これまでのキャノボの成功率を見ると、成功率が高いのは春と秋。逆に低いのは、夏と冬です。
夏は寒さに凍える可能性は低いものの(箱根の頂上で雨に降られるとあり得る)、発汗量が増えますし、体温が上がりすぎると熱中症の危険性があります。水分補給のための停止時間も増えます。
冬は夏と逆で、寒さへの対策の難しさが原因と思われます。特に箱根周辺は一桁気温前半からマイナスになることもあり、相当の対策をしても低体温症等でリタイヤする方が多いです。また、トイレが近くなることで停止回数が増えるデメリットもあります。
その点、春と秋は走りやすい気温であることが多く、気温変化が身体に対して致命的な影響(熱中症や低体温など)を与える確率はかなり低くなります。
このため、本記事では「春と秋の時期に挑戦する場合」にフォーカスして説明していきます。
昼夜の気温差
春や秋でも、昼夜の気温差があります。
ブルベをやっている方には常識ではありますが、一番気温が下がるのは明け方です。逆に一番気温が上がるのは、14時頃です。昼間に20℃を超えていても、明け方に一桁気温……というのはよくある話です。
また、沿岸部と内陸部では、昼夜の気温差の幅も変わってきます。一般に、以下であると言われています。
・内陸部: 昼夜の気温差が大きい
標高による気温差
もう一つ気をつける必要があるのは、標高による気温差です。
一般に、「標高が100m上昇すると、気温は0.6℃下がる」と言われています。キャノボのコースでは、箱根周辺の標高が約800mあります。箱根前後の小田原・三島はほぼ標高0mなので、下界と頂上では約5℃の気温差が生じることになります。
昼夜+標高
キャノボで厄介なのは、気温差が「昼夜+標高」のダブルで効いてくることがある点です。
春・秋の気温変化は、同じ地点ならば、1日で10℃前後に落ち着くことが多いです。しかし、ここに標高と、沿岸部・内陸部の差による気温変化がプラスされるとどうなるでしょうか?
24時間の間に、20℃以上の気温の変化が起こることも有り得ます。
特に、最高標高の箱根を深夜~明け方に走る場合は気温差が大きくなりがちです。

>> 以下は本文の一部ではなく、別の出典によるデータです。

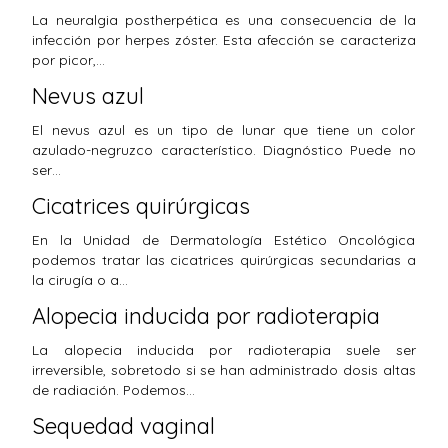
La neuralgia postherpética es una consecuencia de la
infección por herpes zóster. Esta afección se caracteriza
por picor,…
Nevus azul
El nevus azul es un tipo de lunar que tiene un color
azulado-negruzco característico. Diagnóstico Puede no
ser…
Cicatrices quirúrgicas
En la Unidad de Dermatología Estético Oncológica
podemos tratar las cicatrices quirúrgicas secundarias a
la cirugía o a…
Alopecia inducida por radioterapia
La alopecia inducida por radioterapia suele ser
irreversible, sobretodo si se han administrado dosis altas
de radiación. Podemos…
Sequedad vaginal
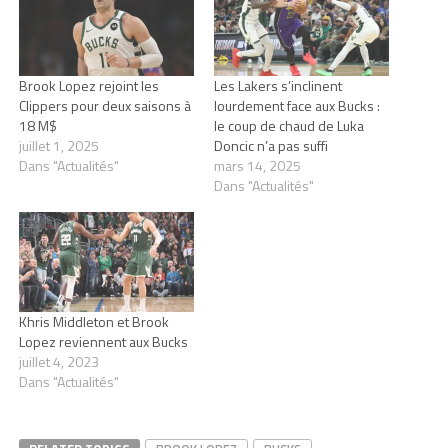
Brook Lopez rejoint les
Les Lakers s’inclinent
Clippers pour deux saisons à
lourdement face aux Bucks :
18 M$
le coup de chaud de Luka
juillet 1, 2025
Doncic n’a pas suffi
Dans "Actualités"
mars 14, 2025
Dans "Actualités"
Khris Middleton et Brook
Lopez reviennent aux Bucks
juillet 4, 2023
Dans "Actualités"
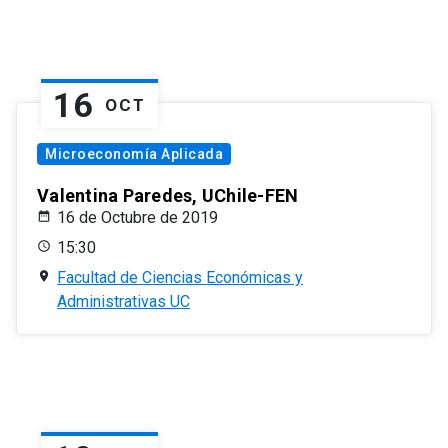
16
OCT
Microeconomía Aplicada
Valentina Paredes, UChile-FEN
16 de Octubre de 2019
15:30
Facultad de Ciencias Económicas y
Administrativas UC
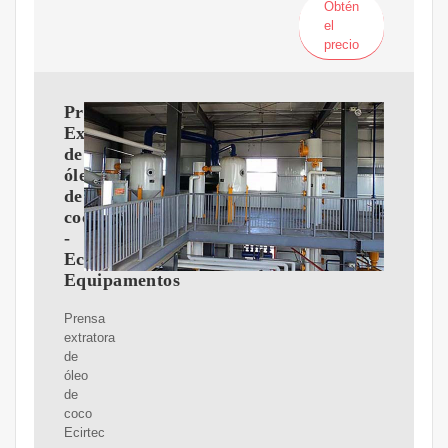
Obtén
el
precio
Prensa
Extratora
de
óleo
de
coco
-
Ecirtec
Equipamentos
Prensa
extratora
de
óleo
de
coco
Ecirtec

ただでさえ寒い夜の時間に、標高の高い場所に行くのだから、それはもうかなり寒くなります。GWの時期、朝6時頃に箱根を走ったことがありますが、Garminの表示していた気温は2℃でした。
逆に、箱根を昼間に走ることが出来れば、気温差の影響はぐっと小さくなります。しかし、箱根を昼間に走ると、他の場所で渋滞の影響や眠気などが出てきやすいのがキャノボの難しい所です。つまり、ウェア選びはスタート時間選びと併せて考える必要があります。スタート時間をどう選ぶかについては、以下の記事を参照してください。

気温変化に対応するウェアリング
前述の通り、キャノボでは24時間の中で気温変化が20℃以上に達することがあります。また、たとえ箱根を昼間に抜けたとしても、昼夜の気温差があるので、24時間の気温変化は10℃以上あることがほとんど。

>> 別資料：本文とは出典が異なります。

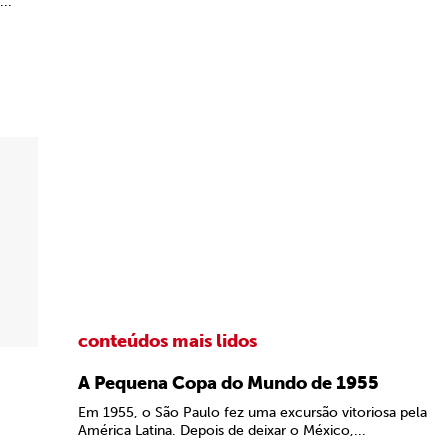
..
conteúdos mais lidos
A Pequena Copa do Mundo de 1955
Em 1955, o São Paulo fez uma excursão vitoriosa pela
América Latina. Depois de deixar o México,...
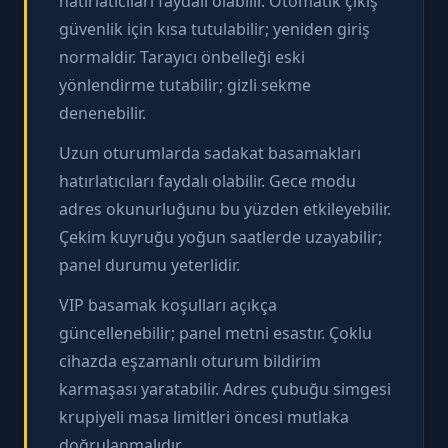
hatırlatıcıları faydalı olabilir. Otomatik çıkış
güvenlik için kısa tutulabilir; yeniden giriş
normaldir. Tarayıcı önbelleği eski
yönlendirme tutabilir; gizli sekme
denenebilir.
Uzun oturumlarda sadakat basamakları
hatırlatıcıları faydalı olabilir. Gece modu
adres okunurluğunu bu yüzden etkileyebilir.
Çekim kuyruğu yoğun saatlerde uzayabilir;
panel durumu yeterlidir.
VIP basamak koşulları açıkça
güncellenebilir; panel metni esastır. Çoklu
cihazda eşzamanlı oturum bildirim
karmaşası yaratabilir. Adres çubuğu simgesi
krupiyeli masa limitleri öncesi mutlaka
doğrulanmalıdır.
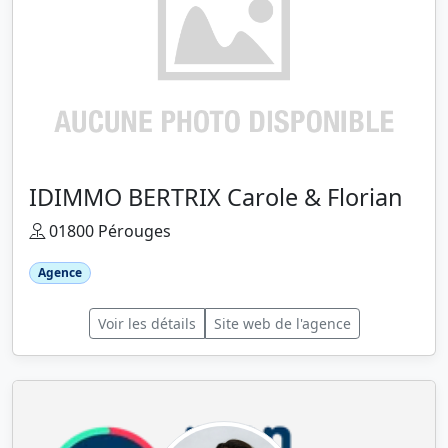
IDIMMO BERTRIX Carole & Florian
01800 Pérouges
Agence
Voir les détails
Site web de l'agence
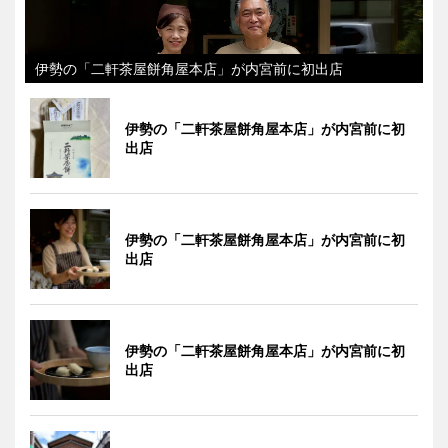
伊勢の「二軒茶屋餅角屋本店」が内宮前に初出店
伊勢の「二軒茶屋餅角屋本店」が内宮前に初
出店
伊勢の「二軒茶屋餅角屋本店」が内宮前に初
出店
伊勢の「二軒茶屋餅角屋本店」が内宮前に初
出店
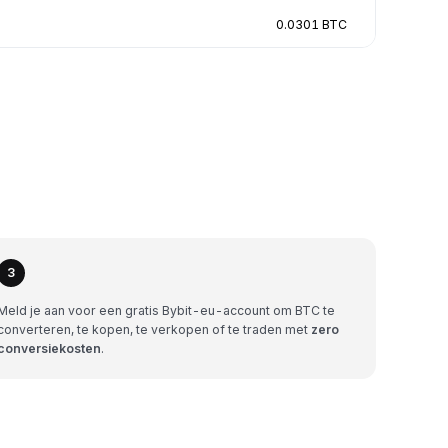
0.0301 BTC
3
Meld je aan voor een gratis Bybit-eu-account om BTC te
converteren, te kopen, te verkopen of te traden met
zero
conversiekosten
.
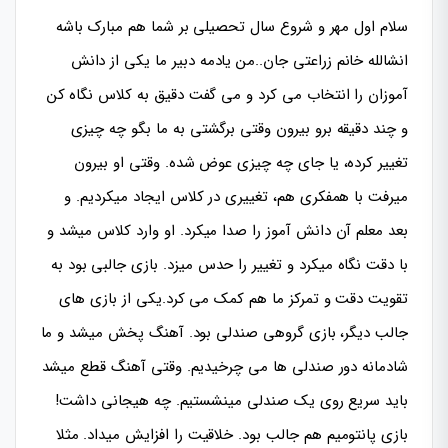
سلام اول مهر و شروع سال تحصیلی بر شما هم مبارک باشه
انشالله خانم زراعتی جان..من یادمه دبیر ما یکی از دانش
آموزان را انتخاب می کرد و می گفت دقیق به کلاس نگاه کن
و چند دقیقه برو بیرون وقتی برگشتی به ما بگو چه چیزی
تغییر کرده، یا جای چه چیزی عوض شده. وقتی او بیرون
میرفت با همفکری هم، تغییری در کلاس ایجاد میکردیم. و
بعد معلم آن دانش آموز را صدا میکرد. او وارد کلاس میشد و
با دقت نگاه میکرد و تغییر را حدس میزد. بازی جالبی بود به
تقویت دقت و تمرکز ما هم کمک می کرد.یکی از بازی های
جالب دیگر، بازی گروهی صندلی بود. آهنگ پخش می­شد و ما
شادمانه دور صندلی ها می چرخیدیم. وقتی آهنگ قطع می­شد
باید سریع روی یک صندلی می­نشستیم. چه هیجانی داشت!
بازی پانتومیم هم جالب بود. خلاقیت را افزایش می­داد. مثلا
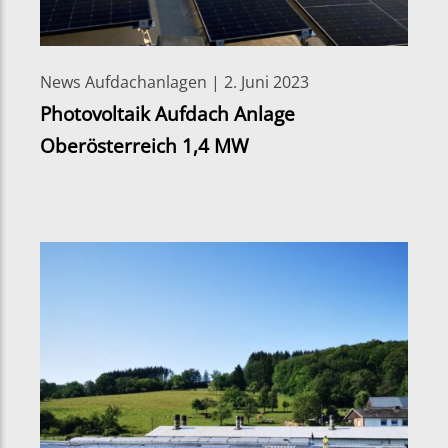
News Aufdachanlagen | 2. Juni 2023
Photovoltaik Aufdach Anlage
Oberösterreich 1,4 MW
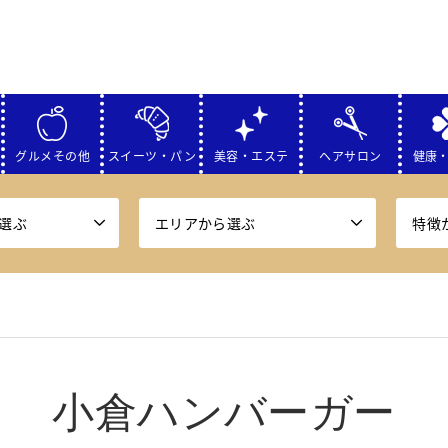
グルメその他
スイーツ・パン
美容・エステ
ヘアサロン
健康
選ぶ
エリアから選ぶ
特徴
小倉ハンバーガー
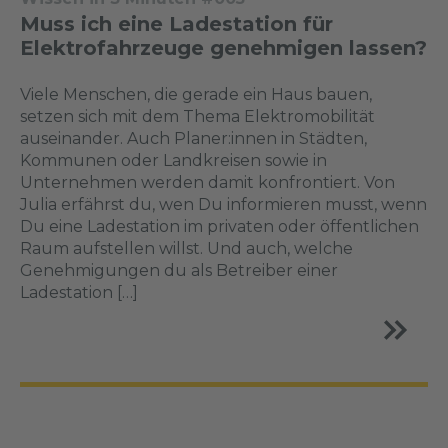
Muss ich eine Ladestation für
Elektrofahrzeuge genehmigen lassen?
Viele Menschen, die gerade ein Haus bauen,
setzen sich mit dem Thema Elektromobilität
auseinander. Auch Planer:innen in Städten,
Kommunen oder Landkreisen sowie in
Unternehmen werden damit konfrontiert. Von
Julia erfährst du, wen Du informieren musst, wenn
Du eine Ladestation im privaten oder öffentlichen
Raum aufstellen willst. Und auch, welche
Genehmigungen du als Betreiber einer
Ladestation […]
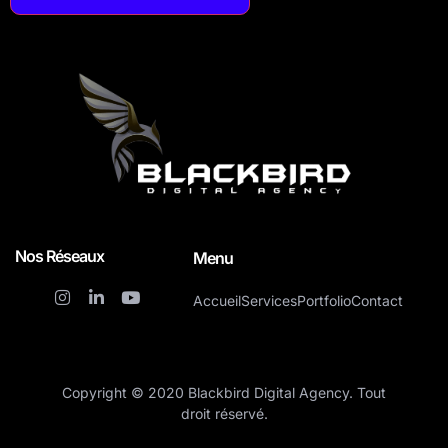
Nos Réseaux
Menu
Accueil
Services
Portfolio
Contact
Copyright © 2020 Blackbird Digital Agency. Tout
droit réservé.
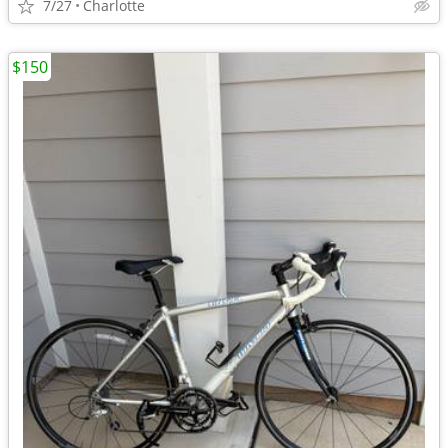
7/27
Charlotte
$150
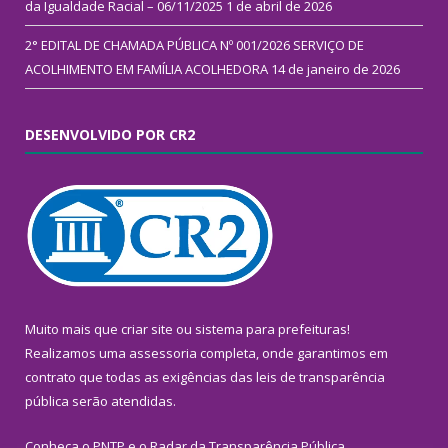
da Igualdade Racial – 06/11/2025
1 de abril de 2026
2° EDITAL DE CHAMADA PÚBLICA Nº 001/2026 SERVIÇO DE
ACOLHIMENTO EM FAMÍLIA ACOLHEDORA
14 de janeiro de 2026
DESENVOLVIDO POR CR2
Muito mais que
criar site
ou
sistema para prefeituras
!
Realizamos uma
assessoria
completa, onde garantimos em
contrato que todas as exigências das
leis de transparência
pública
serão atendidas.
Conheça o
PNTP
e o
Radar da Transparência Pública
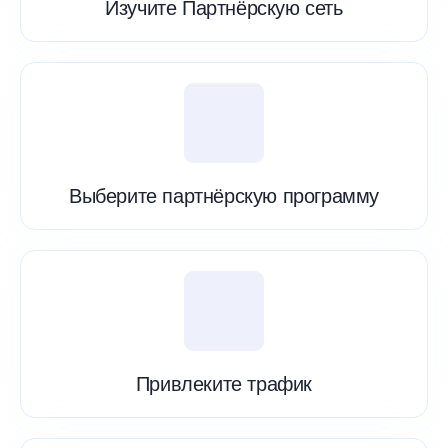
Изучите Партнёрскую сеть
Выберите партнёрскую программу
Привлеките трафик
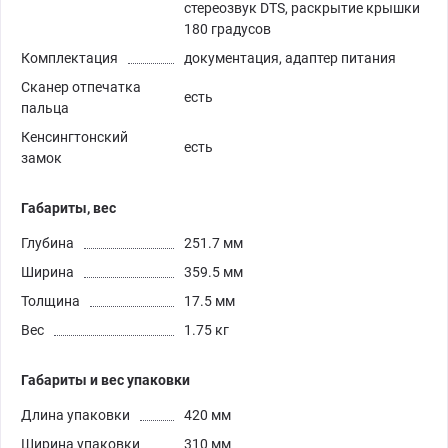
стереозвук DTS, раскрытие крышки
180 градусов
Комплектация
документация, адаптер питания
Сканер отпечатка
есть
пальца
Кенсингтонский
есть
замок
Габариты, вес
Глубина
251.7 мм
Ширина
359.5 мм
Толщина
17.5 мм
Вес
1.75 кг
Габариты и вес упаковки
Длина упаковки
420 мм
Ширина упаковки
310 мм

こうした大きい気温差に対応できる(=温度調整が可能な)ウェアを選ぶ必要があります。
以下は、2~25℃を想定した私の場合のウェアの選び方です。
上半身
ジャージ: 夏用長袖ジャージ(薄手のもの)
グローブ: インナーグローブ + ショートフィンガーグローブ
下半身
ソックス: 夏用ソックス
予備ウェア
薄手のウインドブレーカー(畳むと拳くらいの大きさになるもの)をサドルバッグ等に入れておくと良いです。山の上~ダウンヒルの防寒用です。
こちらの商品はかなり小さくなる割に、最低限の撥水性能も備えているので、にわか雨にも対処可能です。本格的な雨には対応できませんが。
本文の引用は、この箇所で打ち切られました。